**** Records for processing ****

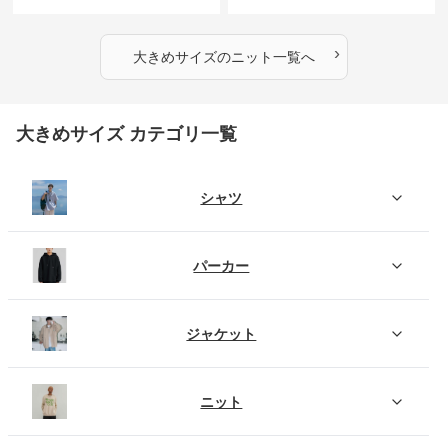
とりのあるファッションサイト
とりのあるファッションサイト
ふわもこタートルネックニット
もこもこふわふわ大人のゆった
りニット
›
大きめサイズ
の
ニット
一覧へ
大きめサイズ カテゴリ一覧
シャツ
パーカー
ジャケット
ニット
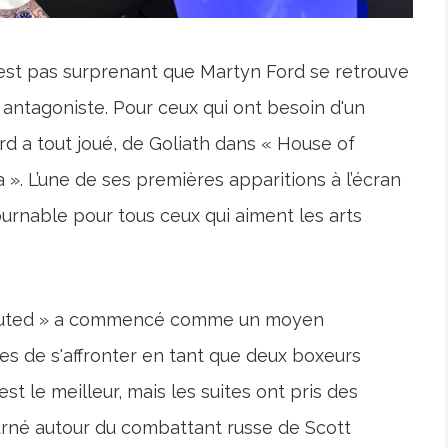
est pas surprenant que Martyn Ford se retrouve
 antagoniste. Pour ceux qui ont besoin d'un
rd a tout joué, de Goliath dans « House of
 ». L’une de ses premières apparitions à l’écran
ournable pour tous ceux qui aiment les arts
sputed » a commencé comme un moyen
s de s'affronter en tant que deux boxeurs
st le meilleur, mais les suites ont pris des
ourné autour du combattant russe de Scott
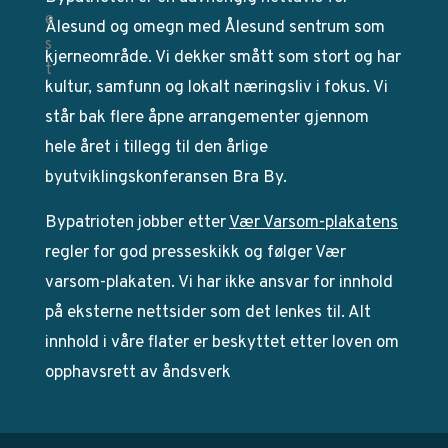
Ålesund og omegn med Ålesund sentrum som
kjerneområde. Vi dekker smått som stort og har
kultur, samfunn og lokalt næringsliv i fokus. Vi
står bak flere åpne arrangementer gjennom
hele året i tillegg til den årlige
byutviklingskonferansen Bra By.
Bypatrioten jobber etter
Vær Varsom-plakatens
regler for god presseskikk og følger Vær
varsom-plakaten. Vi har ikke ansvar for innhold
på eksterne nettsider som det lenkes til. Alt
innhold i våre flater er beskyttet etter loven om
opphavsrett av åndsverk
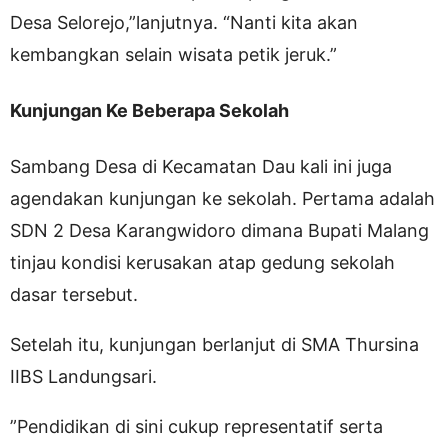
Desa Selorejo,”lanjutnya. “Nanti kita akan
kembangkan selain wisata petik jeruk.”
Kunjungan Ke Beberapa Sekolah
Sambang Desa di Kecamatan Dau kali ini juga
agendakan kunjungan ke sekolah. Pertama adalah
SDN 2 Desa Karangwidoro dimana Bupati Malang
tinjau kondisi kerusakan atap gedung sekolah
dasar tersebut.
Setelah itu, kunjungan berlanjut di SMA Thursina
IIBS Landungsari.
”Pendidikan di sini cukup representatif serta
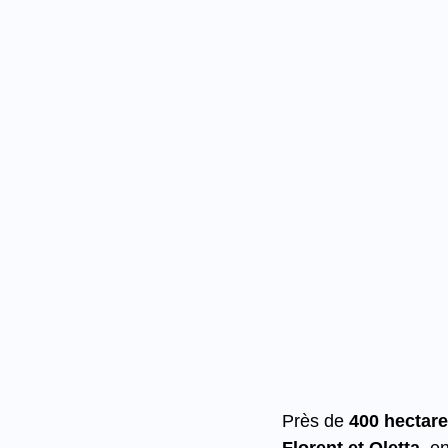
Près de 
400 hectare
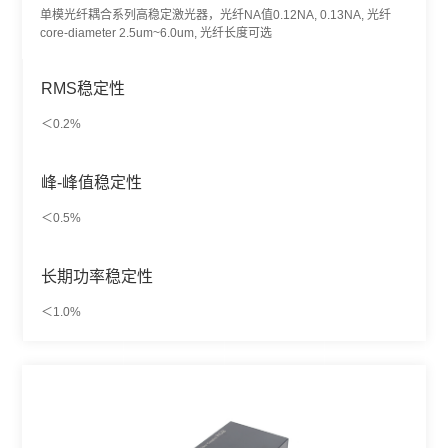
单模光纤耦合系列高稳定激光器，光纤NA值0.12NA, 0.13NA, 光纤
core-diameter 2.5um~6.0um, 光纤长度可选
RMS稳定性
＜0.2%
峰-峰值稳定性
＜0.5%
长期功率稳定性
＜1.0%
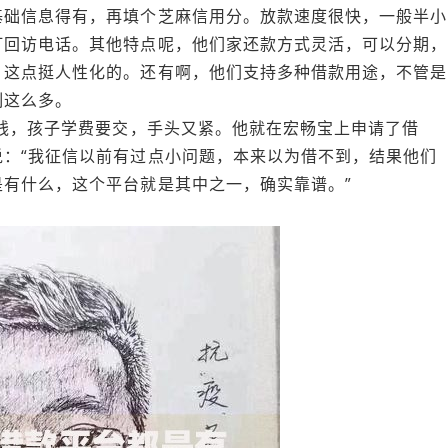
基础信息得有，再填个芝麻信用分。放款速度很快，一般半小
打回访电话。其他特点呢，他们家还款方式灵活，可以分期，
，这点挺人性化的。还有啊，他们支持多种借款用途，不管是
制这么多。
急用钱，孩子学费要交，手头又紧。他就在宏畅宝上申请了借
：“我征信以前有过点小问题，本来以为借不到，结果他们
有什么，这个平台就是其中之一，确实靠谱。”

****

Directions for this task =
Only the lines from the start of the records above through the line containing "cukup representatif serta" should be returned, exactly and with both ends, please; the pictures stay out.

Solution =
とりのあるファッションサイト
とりのあるファッションサイト
ふわもこタートルネックニット
もこもこふわふわ大人のゆった
りニット
›
大きめサイズ
の
ニット
一覧へ
大きめサイズ カテゴリ一覧
シャツ
パーカー
ジャケット
ニット
est pas surprenant que Martyn Ford se retrouve
 antagoniste. Pour ceux qui ont besoin d'un
rd a tout joué, de Goliath dans « House of
 ». L’une de ses premières apparitions à l’écran
ournable pour tous ceux qui aiment les arts
sputed » a commencé comme un moyen
s de s'affronter en tant que deux boxeurs
st le meilleur, mais les suites ont pris des
ourné autour du combattant russe de Scott
Ålesund og omegn med Ålesund sentrum som
kjerneområde. Vi dekker smått som stort og har
kultur, samfunn og lokalt næringsliv i fokus. Vi
står bak flere åpne arrangementer gjennom
hele året i tillegg til den årlige
byutviklingskonferansen Bra By.
Bypatrioten jobber etter
Vær Varsom-plakatens
regler for god presseskikk og følger Vær
varsom-plakaten. Vi har ikke ansvar for innhold
på eksterne nettsider som det lenkes til. Alt
innhold i våre flater er beskyttet etter loven om
opphavsrett av åndsverk
Desa Selorejo,”lanjutnya. “Nanti kita akan
kembangkan selain wisata petik jeruk.”
Kunjungan Ke Beberapa Sekolah
Sambang Desa di Kecamatan Dau kali ini juga
agendakan kunjungan ke sekolah. Pertama adalah
SDN 2 Desa Karangwidoro dimana Bupati Malang
tinjau kondisi kerusakan atap gedung sekolah
dasar tersebut.
Setelah itu, kunjungan berlanjut di SMA Thursina
IIBS Landungsari.
”Pendidikan di sini cukup representatif serta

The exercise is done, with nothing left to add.